Nach einer zuwenig auf die poli- tisch-gesellschaftliche Komponente eingehenden und auch sonst nicht ganz präzisen Definition des Begriffes „Katholizismus” wendet sich der Verfasser den Begriffsinhalten „progressiv”, „konservativ” und „reaktionär” zu. Hiebei kommt der Begriff „konservativ-fortschrittlich” oder „konservativ-evolutionär”, der in der Realität eine große Rolle spielt, eindeutig zu kurz, ja wird überhaupt nicht erwähnt. Sehr treffend ist hingegen das für Entwicklungsländer geprägte Raupe-Puppe- Schmetterling-Modell (S. 40).

Im weiteren legt der Autor ein Bekenntnis zur Geschichtsauffassung des historischen Materialismus ab. Obwohl Daim die Folge Sklavenhaltergesellschaft — Feudalgesellschaft — bürgerlich-kapitalistische Gesellschaft — Sozialistische Gesellschaft — Kommunistische Gesellschaft „zunächst nicht als historisch notwendigen Ablauf, sondern als eine Wertungsskala” (S. 40) auffaßt, operiert er mit größter Selbstverständlichkeit damit „historisch”. Er ist überzeugt, daß der Übergang von der kapitalistischen zur sozialistischen Gesellschaft notwendig ist, weil „die Relation Arbeitgeber— Arbeitnehmer, die sich durch den Besitz bzw. Nichtbesitz von Produktionsmitteln unterscheiden, etwas prinzipiell Unmoralisches darstellt, analog zur Sklaverei, wo die Eigentumsrelation zwischen Sklaven und Herren auch dann etwas prinzipiell Unmoralisches ist, wenn es dem Sklaven außerordentlich gut geht” (S. 49).

Auch dabei beruft sich Daim auf Paul VI. (Anm. 24). Den „ernstzunehmenden Einwänden von konservativer Seite”, daß es keinen Beweis dafür gäbe, daß eine sozialistische Gesellschaft besser funktionieren würde als eine kapitalistische, hält er zwei Argumente entgegen:

1. Hätten auch die freigelassenen Bauern zunächst nicht so gut gewirt- schaftet wie ihre früheren Feudalherren,

2. stünde das sozialistische System dort, wo es versucht würde, vor so ungeheuren Aufgaben, daß es nicht verwunderlich sei, wenn es bisher nicht besser funktioniert hätte als der Kapitalismus.

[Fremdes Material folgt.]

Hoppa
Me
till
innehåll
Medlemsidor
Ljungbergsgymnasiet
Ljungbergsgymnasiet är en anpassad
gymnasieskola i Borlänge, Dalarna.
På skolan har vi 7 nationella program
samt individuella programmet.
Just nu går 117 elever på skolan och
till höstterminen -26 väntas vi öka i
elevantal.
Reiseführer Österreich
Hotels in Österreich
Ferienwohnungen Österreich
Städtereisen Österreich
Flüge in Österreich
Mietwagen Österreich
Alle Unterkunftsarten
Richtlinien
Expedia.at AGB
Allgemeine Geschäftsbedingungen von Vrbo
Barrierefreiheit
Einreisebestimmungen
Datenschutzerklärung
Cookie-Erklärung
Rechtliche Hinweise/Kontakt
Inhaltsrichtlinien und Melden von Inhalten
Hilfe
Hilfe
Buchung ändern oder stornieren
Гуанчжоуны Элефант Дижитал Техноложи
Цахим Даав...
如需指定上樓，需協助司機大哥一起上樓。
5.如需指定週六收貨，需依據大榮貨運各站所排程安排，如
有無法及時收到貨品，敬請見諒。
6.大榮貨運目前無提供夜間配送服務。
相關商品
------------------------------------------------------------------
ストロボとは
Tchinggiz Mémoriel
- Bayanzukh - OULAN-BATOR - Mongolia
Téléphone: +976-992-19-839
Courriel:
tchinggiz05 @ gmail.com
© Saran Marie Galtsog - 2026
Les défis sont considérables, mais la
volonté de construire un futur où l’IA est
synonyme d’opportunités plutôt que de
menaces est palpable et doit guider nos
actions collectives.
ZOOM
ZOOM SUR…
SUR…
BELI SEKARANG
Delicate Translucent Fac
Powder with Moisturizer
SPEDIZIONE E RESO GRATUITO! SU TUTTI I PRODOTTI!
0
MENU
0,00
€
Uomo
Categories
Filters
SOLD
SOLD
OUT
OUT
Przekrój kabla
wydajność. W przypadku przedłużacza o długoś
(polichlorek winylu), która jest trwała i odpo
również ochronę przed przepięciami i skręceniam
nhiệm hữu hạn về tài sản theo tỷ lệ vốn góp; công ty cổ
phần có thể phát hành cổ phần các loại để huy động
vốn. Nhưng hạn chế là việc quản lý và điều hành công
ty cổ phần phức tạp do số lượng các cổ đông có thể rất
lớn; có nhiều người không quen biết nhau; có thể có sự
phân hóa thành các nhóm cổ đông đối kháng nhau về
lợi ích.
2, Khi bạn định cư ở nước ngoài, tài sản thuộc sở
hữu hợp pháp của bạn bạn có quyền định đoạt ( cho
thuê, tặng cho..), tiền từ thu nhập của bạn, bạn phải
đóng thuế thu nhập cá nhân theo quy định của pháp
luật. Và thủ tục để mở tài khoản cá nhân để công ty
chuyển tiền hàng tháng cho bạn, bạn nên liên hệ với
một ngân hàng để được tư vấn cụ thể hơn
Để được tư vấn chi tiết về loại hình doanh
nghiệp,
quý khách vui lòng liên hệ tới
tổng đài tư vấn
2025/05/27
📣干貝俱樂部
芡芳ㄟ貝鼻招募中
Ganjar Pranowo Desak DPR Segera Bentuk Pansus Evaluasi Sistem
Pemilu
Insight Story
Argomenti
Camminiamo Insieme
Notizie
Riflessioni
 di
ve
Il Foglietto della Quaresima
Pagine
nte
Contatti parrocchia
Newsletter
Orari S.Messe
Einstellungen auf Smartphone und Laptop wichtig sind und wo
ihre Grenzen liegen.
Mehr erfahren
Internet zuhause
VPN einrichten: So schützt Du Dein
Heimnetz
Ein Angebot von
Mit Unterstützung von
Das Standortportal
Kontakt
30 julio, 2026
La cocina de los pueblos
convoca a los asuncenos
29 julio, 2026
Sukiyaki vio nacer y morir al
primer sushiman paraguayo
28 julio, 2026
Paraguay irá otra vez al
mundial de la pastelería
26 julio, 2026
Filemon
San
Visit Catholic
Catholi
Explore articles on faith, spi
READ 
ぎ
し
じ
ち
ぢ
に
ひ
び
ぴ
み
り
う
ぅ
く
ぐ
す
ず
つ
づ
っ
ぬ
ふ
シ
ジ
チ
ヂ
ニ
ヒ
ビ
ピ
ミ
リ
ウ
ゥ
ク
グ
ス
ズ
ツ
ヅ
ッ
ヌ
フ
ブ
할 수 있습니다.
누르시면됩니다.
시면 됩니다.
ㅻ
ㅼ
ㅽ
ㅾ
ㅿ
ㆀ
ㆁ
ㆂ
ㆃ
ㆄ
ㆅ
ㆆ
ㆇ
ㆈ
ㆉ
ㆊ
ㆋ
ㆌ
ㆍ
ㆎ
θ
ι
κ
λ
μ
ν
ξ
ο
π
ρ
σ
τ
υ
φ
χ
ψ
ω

Bei 1. übersieht Daim, daß dem Übergang von Produktionseigentum aus den Händen der Feudalherren in die Hände freier Bauern der Übergang der Produktionsmittel aus den Händen freier Unternehmer nicht in die Hände echt verantwortlicher Arbeiter oder Angestellter, sondern die zwangsweise Übertragung entweder in die Hände des Staates (und damit der „Neuen Klasse”) oder eines schwer überschaubaren, bürokratischen Kollektivs (Genossenschaften. Kolchosgemeinschaften) gegenübersteht. Wodurch ein moralisches Engagement für die behaupteten Werte des Kollektiveigentums von vornherein wegfällt.

Zu 2. schränkt der Verfasser selbst ein, daß die Übergangsschwierigkeiten systemimmanente und deshalb unbehebbare Dauerschwierigkeiten sein könnten, was aus Progressivismus Wunschdenken machen würde.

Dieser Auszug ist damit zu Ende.